Her geçen gün daha da kötüye giden Trafikten söz ediyorum, geçmişte yukarıdaki sözü çoook yazardım, ne yapmışsam değiştiremedim, değişmediler, herkes ayni havada işi oluruna bırakmış, sonuçta da tekerlene tekerlene bu günlere geldik. Ben gene de hala şans bizden yanadır derim, zira trafikte görülen manzara karşısında kayıpların normalden aşağıda olduğunu gösterir. Düşünün hemen hemen her gün birkaç arabanın tepetakla tekerlekler havada şehirlerarası hatta şehirler içi yollarda savrularak ya tarlalara, ya evlerin avlularına ya dükkanlara ya yol içinde noktayı kor. Araçların taklalar atmasına rağmen yapısından dolayı çoğunlukla hafif yaralanmalarla hatta burunlar kanamadan dahi hafif atlatılır. Ama bence en önemlisi şansın bizden yana olmasındadır derim.

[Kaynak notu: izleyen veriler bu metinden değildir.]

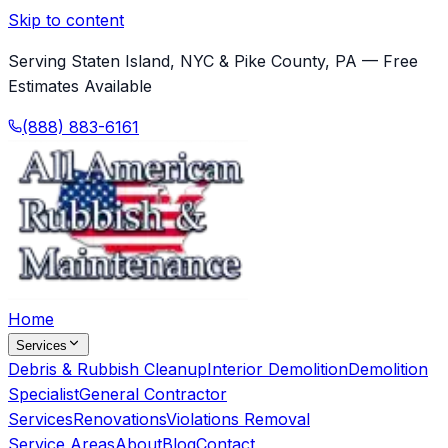
Skip to content
Serving Staten Island, NYC & Pike County, PA — Free
Estimates Available
(888) 883-6161
Home
Services
Debris & Rubbish Cleanup
Interior Demolition
Demolition
Specialist
General Contractor
Services
Renovations
Violations Removal
Service Areas
About
Blog
Contact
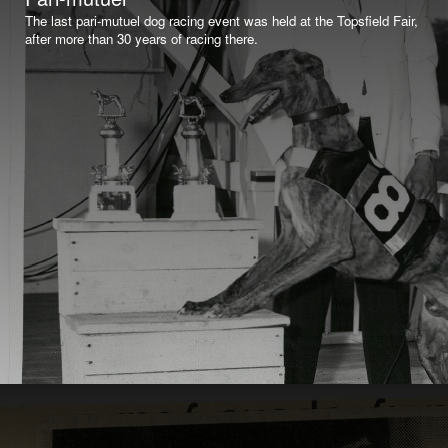
The last pari-mutuel dog racing event was held at the Topsfield Fair,
after more than 30 years of racing there.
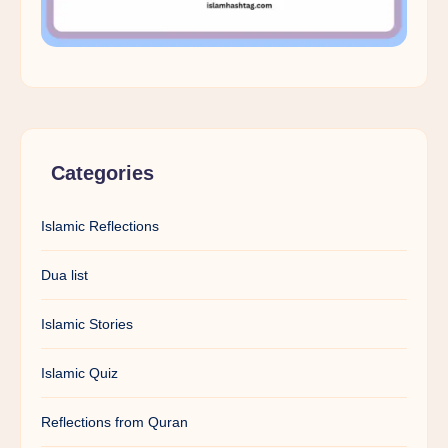
Categories
Islamic Reflections
Dua list
Islamic Stories
Islamic Quiz
Reflections from Quran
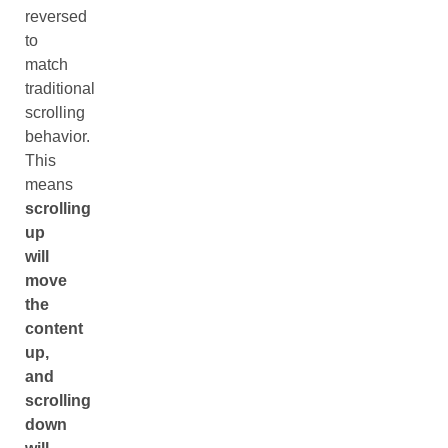
reversed
to
match
traditional
scrolling
behavior.
This
means
scrolling
up
will
move
the
content
up,
and
scrolling
down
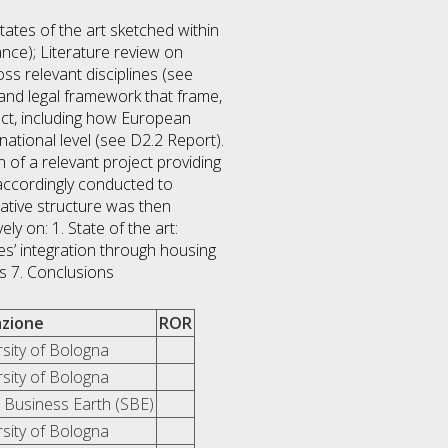
tates of the art sketched within
nce); Literature review on
oss relevant disciplines (see
 and legal framework that frame,
ect, including how European
ational level (see D2.2 Report).
 of a relevant project providing
accordingly conducted to
rative structure was then
y on: 1. State of the art:
s’ integration through housing
s 7. Conclusions
iazione
ROR
rsity of Bologna
rsity of Bologna
l Business Earth (SBE)
rsity of Bologna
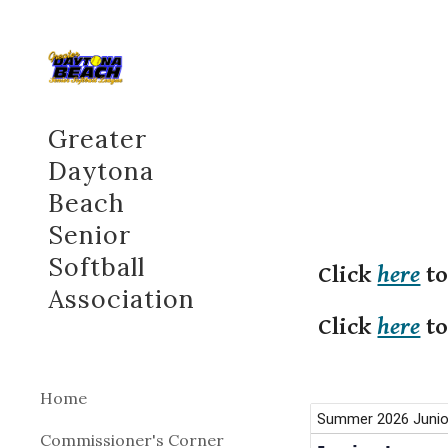
Sk
Greater
Daytona
Beach
Senior
Softball
Click
here
to
Association
Click
here
to
Home
Commissioner's Corner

         Geçmişte nasıl idi, ne yanlışlar ne ihmalkarlıklar yapıldı bunları uzun anlatmaya gerek yoktur, önümüze bakmak durumundayız amma öncekileri bilmezsek ayni yanlışlara tekrar düşmemiz kaçınılmazdır. Benim gördüğüm bu trafikte, araçların çarpışmasından yahut tek başına hadisede hade kaza diyeyim yer almasından esas nedenlerin ne olduğunu tespitten ziyade bu tespit edilenlerin  nereden kaynaklandığını göz ardı edildiğidir. Alkollü sürdü, süratli sürdü, kırmızıda durmadı, trafik işaretine riayet etmedi vs. Basın cezayı gitsin en ağırından.

        Yalnız cezaların en ağırıyla bu sorun çözülmez, uyuşturucu müptelası olmuş birisini aylarca hapse koyun fahiş para cezası kesin. Bu kişinin uyuşturucudan vaz geçmesi beklenemez, daha da istekli olur. Bu kişiyi tedaviye almak hem uyuşturucudan kurtulmasını hem de topluma kazandırılmasını sağlamış oluruz. Geldiğimiz noktada trafikte sürücülerimizin çoğunluğu sabrı, saygıyı, anlayışı, hoşgörüyü, düşünceyi unutmuş, aracını trafik kurallarını çiğnemek için stres, sinir öfke içinde öndeki aracı ne pahasına olursa olsun geçmek, trafik ışıklarında çember üzerlerinde kuralları çiğnemek öncelikler arasında, fırsat kollanır yapacağını yapar.

         Haaa, trafiğin bu hale gelmesinde sadece sürücülerin değil, trafiği düzenleyenlerin yolları , trafik işaretlerini, alt ve üst yapıları, ışıklandırma, bozuk yolların tamiri, tabelalar çizgiler vs gibi trafiğin olmazsa olmazlarının da bir tamam ve gecikmeden kullanıma hazır olması lazım. Gerekli yasal düzenlemeler de birlikte gelmesi lazım. En önemlisi çığırından çıkmış trafiğimizi rayına oturtmak için geniş çaplı halkın da katılımıyla trafik seferberliğinin acilen başlatılması lazım. 20-30 yıldır yüzden fazla yadım trafik seferberliği konusunu, duyan aldırış eden olmadı. Şimdi birileri ortaya attı seferberliği. Geçen gün Başbakanlık trafik komitesi kurdu, geçmişin kopyası. Halk gene dışta kaldı, halk derken trafikle haşır neşir olmuş iş birimleri örgütler. Herkesin fikir üretebileceği katkı koyabileceği geniş bir yelpaze. Geçmişte geniş şekilde yazdım önerilerimi, şimdi kısa kesiyorum.

        Galiba gene geriye döneceğiz gibi gelir bana, hani trafik konusunda bir derneğin arkasına saklanmıştı hem Polis Teşkilatı hem Hükümetler, sanırım ayni yola gireceğiz. Hurda arabalar, ateş yakmalar, inci boncuk dağıtmalar vs yıllar böyle heba oldu gitti. Sürücü trafik kurallarını bildiği halde neden ihlal etmek ister ve bunu başarı diye görür, işte üzerine gidilmesi gereken esas ana husus budur. Bunu halledebilirsek uzun bir mesafe alırız, tabii bu da zaman ister, ilk okuldan başlamalıyız, o saydığım değerleri kazanmak için. Anahtar odur.   Cek cakla gene maya tutmayacak.